The Corner

Reagan@100: Celebrating Notre Dame in the Rose Garden

Writing for President Reagan for eight years was the formative experience of my time in Washington. It began in my 20s and ended shortly after I’d aged just enough to be eligible for the office of the man I’d served. But Ronald Reagan never let my “youth and inexperience” interfere with the incredible opportunity I had been given by Anne Higgins, Reagan’s correspondence director, to craft first drafts of letters, proclamations, occasional articles, and videos for him.

That is only to say something I think we all felt in the East Room in January 1989 when the Reagans hosted the staff for a farewell party.

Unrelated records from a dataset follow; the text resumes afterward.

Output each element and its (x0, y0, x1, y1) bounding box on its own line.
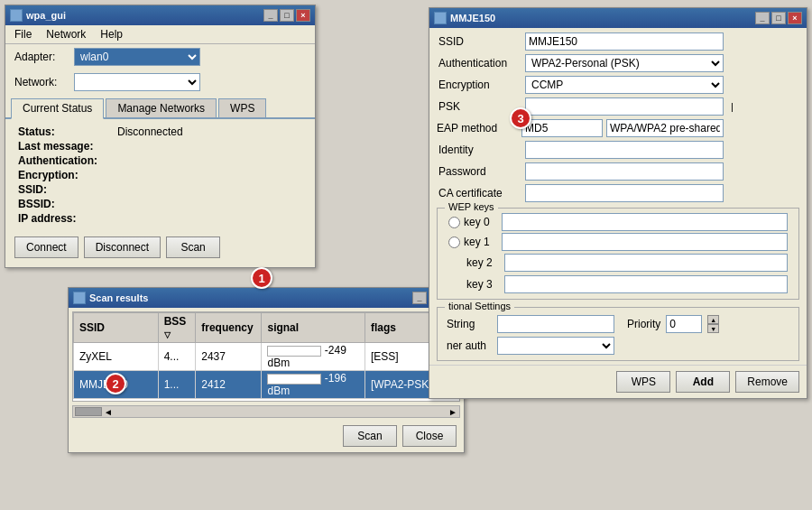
scan-table-scroll[interactable]: SSID BSS ▽ frequency signal flags ZyXEL … (72, 311, 460, 402)
scan-button-main[interactable]: Scan (166, 236, 220, 258)
wpa-menu-bar: File Network Help (5, 25, 315, 44)
priority-down[interactable]: ▼ (707, 324, 719, 333)
annotation-2: 2 (105, 373, 126, 394)
wep-key0-row: key 0 (443, 212, 793, 232)
status-label: Status: (18, 125, 117, 138)
string-label: String (447, 318, 492, 330)
mmje-psk-label: PSK (438, 100, 520, 113)
wep-key0-input[interactable] (502, 213, 788, 231)
adapter-row: Adapter: wlan0 (5, 44, 315, 70)
mmje-identity-input[interactable] (525, 141, 724, 159)
mmje-psk-input[interactable] (525, 97, 724, 116)
mmje-enc-label: Encryption (438, 79, 520, 91)
string-input[interactable] (497, 315, 614, 333)
connect-button[interactable]: Connect (14, 236, 78, 258)
mmje-password-input[interactable] (525, 162, 724, 181)
scan-title-icon (73, 292, 86, 304)
last-message-label: Last message: (18, 140, 117, 153)
wep-key0-radio[interactable] (448, 217, 460, 228)
scan-table-row[interactable]: MMJE150 1... 2412 -196 dBm [WPA2-PSK-C..… (74, 371, 459, 399)
col-bss[interactable]: BSS ▽ (158, 313, 196, 343)
bssid-label: BSSID: (18, 198, 117, 210)
scan-scrollbar-thumb[interactable] (75, 407, 102, 416)
wep-key0-label: key 0 (464, 216, 498, 228)
tab-current-status[interactable]: Current Status (11, 98, 104, 119)
scan-button[interactable]: Scan (343, 425, 397, 447)
wpa-maximize-btn[interactable]: □ (280, 9, 294, 22)
scan-signal-cell: -196 dBm (262, 371, 364, 399)
mmje-title-icon (434, 12, 447, 24)
wpa-title-icon (10, 9, 23, 22)
wep-key1-radio[interactable] (448, 236, 460, 248)
scan-button-bar: Scan Close (69, 422, 464, 452)
scan-title-bar[interactable]: Scan results _ □ × (69, 288, 464, 308)
mmje-title-label: MMJE150 (450, 13, 495, 23)
ner-auth-row: ner auth (443, 335, 793, 357)
scroll-left-arrow[interactable]: ◄ (104, 407, 113, 417)
priority-label: Priority (627, 318, 660, 330)
mmje-psk-row: PSK | (429, 96, 807, 117)
priority-input[interactable] (666, 315, 702, 333)
tab-wps[interactable]: WPS (218, 98, 266, 117)
wep-key3-input[interactable] (504, 275, 788, 293)
mmje-minimize-btn[interactable]: _ (755, 12, 770, 24)
scan-bss-cell: 4... (158, 343, 196, 371)
mmje-ssid-input[interactable] (525, 32, 724, 51)
mmje-maximize-btn[interactable]: □ (771, 12, 786, 24)
wep-key1-input[interactable] (502, 233, 788, 251)
mmje-button-bar: WPS Add Remove (429, 365, 807, 398)
string-row: String Priority ▲ ▼ (443, 311, 793, 335)
wps-button[interactable]: WPS (616, 371, 670, 393)
scan-table-row[interactable]: ZyXEL 4... 2437 -249 dBm [ESS] (74, 343, 459, 371)
col-ssid[interactable]: SSID (74, 313, 159, 343)
cursor-indicator: | (731, 101, 734, 112)
wpa-close-btn[interactable]: × (296, 9, 310, 22)
disconnect-button[interactable]: Disconnect (84, 236, 161, 258)
mmje-ssid-label: SSID (438, 35, 520, 48)
wpa-title-bar[interactable]: wpa_gui _ □ × (5, 5, 315, 25)
col-frequency[interactable]: frequency (196, 313, 262, 343)
status-section: Status: Disconnected Last message: Authe… (5, 119, 315, 231)
wep-key3-label: key 3 (466, 278, 501, 291)
priority-spinner[interactable]: ▲ ▼ (707, 315, 719, 333)
mmje-close-btn[interactable]: × (788, 12, 802, 24)
remove-button[interactable]: Remove (735, 371, 799, 393)
add-button[interactable]: Add (676, 371, 730, 393)
tab-manage-networks[interactable]: Manage Networks (106, 98, 217, 117)
menu-help[interactable]: Help (95, 27, 128, 42)
mmje-eap-left-input[interactable] (521, 119, 603, 137)
authentication-label: Authentication: (18, 154, 117, 167)
wep-keys-title: WEP keys (445, 201, 498, 212)
wpa-minimize-btn[interactable]: _ (263, 9, 278, 22)
mmje-title-bar[interactable]: MMJE150 _ □ × (429, 8, 807, 28)
mmje-ssid-row: SSID (429, 28, 807, 52)
mmje-identity-label: Identity (438, 144, 520, 156)
encryption-label: Encryption: (18, 169, 117, 181)
mmje-ca-input[interactable] (525, 184, 724, 202)
wep-key2-input[interactable] (504, 254, 788, 272)
network-select[interactable] (74, 73, 200, 91)
adapter-select[interactable]: wlan0 (74, 48, 200, 66)
close-button[interactable]: Close (402, 425, 457, 447)
menu-file[interactable]: File (9, 27, 37, 42)
scroll-right-arrow[interactable]: ► (448, 407, 457, 417)
mmje-enc-select[interactable]: CCMP (525, 76, 724, 94)
status-value: Disconnected (117, 125, 183, 138)
mmje-eap-right-input[interactable] (606, 119, 724, 137)
wpa-button-bar: Connect Disconnect Scan (5, 231, 315, 267)
mmje-password-row: Password (429, 161, 807, 182)
mmje-auth-select[interactable]: WPA2-Personal (PSK) (525, 54, 724, 72)
ner-auth-select[interactable] (497, 337, 614, 355)
mmje-ca-label: CA certificate (438, 187, 520, 199)
scan-table: SSID BSS ▽ frequency signal flags ZyXEL … (73, 312, 459, 399)
menu-network[interactable]: Network (41, 27, 91, 42)
mmje-password-label: Password (438, 165, 520, 178)
col-signal[interactable]: signal (262, 313, 364, 343)
wep-key2-label: key 2 (466, 256, 501, 269)
mmje-auth-label: Authentication (438, 57, 520, 70)
wpa-window: wpa_gui _ □ × File Network Help Adapter:… (5, 5, 316, 268)
scan-scrollbar-h[interactable]: ◄ ► (72, 405, 460, 418)
priority-up[interactable]: ▲ (707, 315, 719, 324)
tab-bar: Current Status Manage Networks WPS (5, 95, 315, 119)
scan-minimize-btn[interactable]: _ (412, 292, 427, 304)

There was a short speech by the president about all that had been accomplished over eight years, not neglecting the bumps and hurdles along the way. I’ve never liked Shakespeare’s phrase that “parting is such sweet sorrow” because some partings just plain hurt, but as this unceremonious ceremony ended and a White House staff of mixed vocal skills spontaneously launched into “Auld Lang Syne,” a dry eye was impossible. We knew we were finishing the jobs of a lifetime. And that was sweet.

The lens of memory casts a warmer glow over every good happenstance. And Ronald Reagan’s life, begun a century ago, seems uncommonly blessed — but that is only because, as he might say, the human spirit is designed by God to outlast, outlive, and even out-pray the roughest spots. Still, one is struck by the narrative completeness of our 40th president’s life, the arc it followed, and the truths — small-town, truly “home” truths — it affirmed. “Work, family, neighborhood, peace, and freedom,” as his 1980 campaign theme summed them up.

Ronald Reagan exemplified what he believed, the simple stuff in all its complexity — like a great oak with roots underground and all that beauty and significance above. It was only fitting that, after hostage crisis and liberation, assassination attempt and recovery, stagflation and economic recovery, anti-nuke demonstrators and the staggering Russian bear — it was only fitting that President Reagan would welcome the national-champion Notre Dame football team during his last week in office.

So many storylines converging: Reagan the Midwestern college kid, football player, and portrayer of George Gipp; the celebration of such American values as honesty and fair play; and, as always, a gentle touch of faith.

My aging parents were along in the Rose Garden that day. So was my sister, a writer for then–Vice President Bush and, like me, a Notre Dame grad. Mom and Dad had dreamed we could go to such a school. Now we had, and now, in this land of freedom where dreams and hard work can still take a person anywhere, we were able to commemorate all that in one place, at one time.

No honor can surpass serving a man whose life truly was, and forever will be, all-American.

Chuck Donovan is a senior research fellow at the Heritage Foundation’s DeVos Center for Religion and Civil Society.